Pretenders plan 2009 tour
Though a couple dates are on the books for December, the Pretenders plan to mount a full-scale tour in 2009 to promote their latest album, “Break Up the Concrete.”
“We’ll probably be touring most of the year, I think; that’s what we’re hoping for, at least,” group leader Chrissie Hynde said. “Even to me it sounds like, why would I want to get on a tour coach and sleep in a bunk with a bunch of guys, but that’s where we feel comfortable. That’s my trade-off for … not having to wait tables.”
The last major Pretenders tour was the group’s 2007 summer jaunt with ZZ Top and the Stray Cats, but Hynde says that so far “there haven’t been any suggestions” for another package, which is just fine with her.
“I would love to headline something, ’cause then I don’t have to share the catering with meat eaters,” explains Hynde, a vegan who operates a restaurant, VegiTerranean, in her hometown of Akron, Ohio. “I love working with other bands, and I certainly don’t mind supporting another band. I don’t have to be the headliner; that’s never been an issue for me at all. I’m just more concerned about sharing the catering.”
When the Pretenders do start playing live again, beginning with the Wreck the Halls radio concert Dec. 10 in Los Angeles and a Dec. 12 show in Portland, Ore., Hynde says founding member Martin Chambers will be back on the drum throne even though Jim Keltner played on “Break Up the Concrete.”

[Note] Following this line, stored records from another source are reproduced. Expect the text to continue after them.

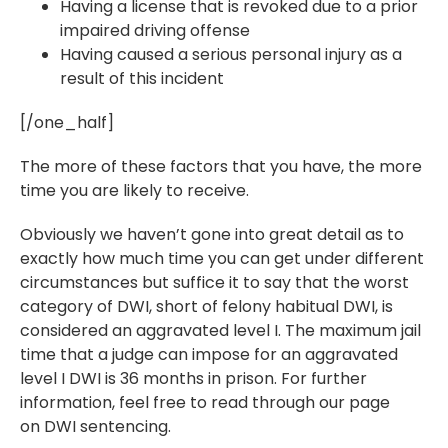
Having a license that is revoked due to a prior
impaired driving offense
Having caused a serious personal injury as a
result of this incident
[/one_half]
The more of these factors that you have, the more
time you are likely to receive.
Obviously we haven’t gone into great detail as to
exactly how much time you can get under different
circumstances but suffice it to say that the worst
category of DWI, short of felony habitual DWI, is
considered an aggravated level I. The maximum jail
time that a judge can impose for an aggravated
level I DWI is 36 months in prison. For further
information, feel free to read through our page
on DWI sentencing.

“I think Martin’s one of the greatest rock drummers of all time,” Hynde explains, “but he has a very signature sound and I wanted to get in some different feels on (the album). I knew I needed to work with a different drummer on this record. I just needed that extra input. And Martin was cool with that. He always defers. I mean, I am the band leader. I have to make these decisions. But Martin’s playing (the new songs) now and really enjoying them, and we’re having a ball playing the songs.”
“Break Up the Concrete” is the Pretenders’ first new album in six years, but Hynde — who’s become active in Akron’s downtown revival — does not see accelerating her pace of work and, in fact, can see an end for the band, though there’s not a plan in stone for that, either.
“I can’t think it would be much longer,” she says. “Thirty years seems like already wearing out your welcome in rock’n’roll. But I have no plans, one way or the other. It’s not really the sort of thing you can plan.”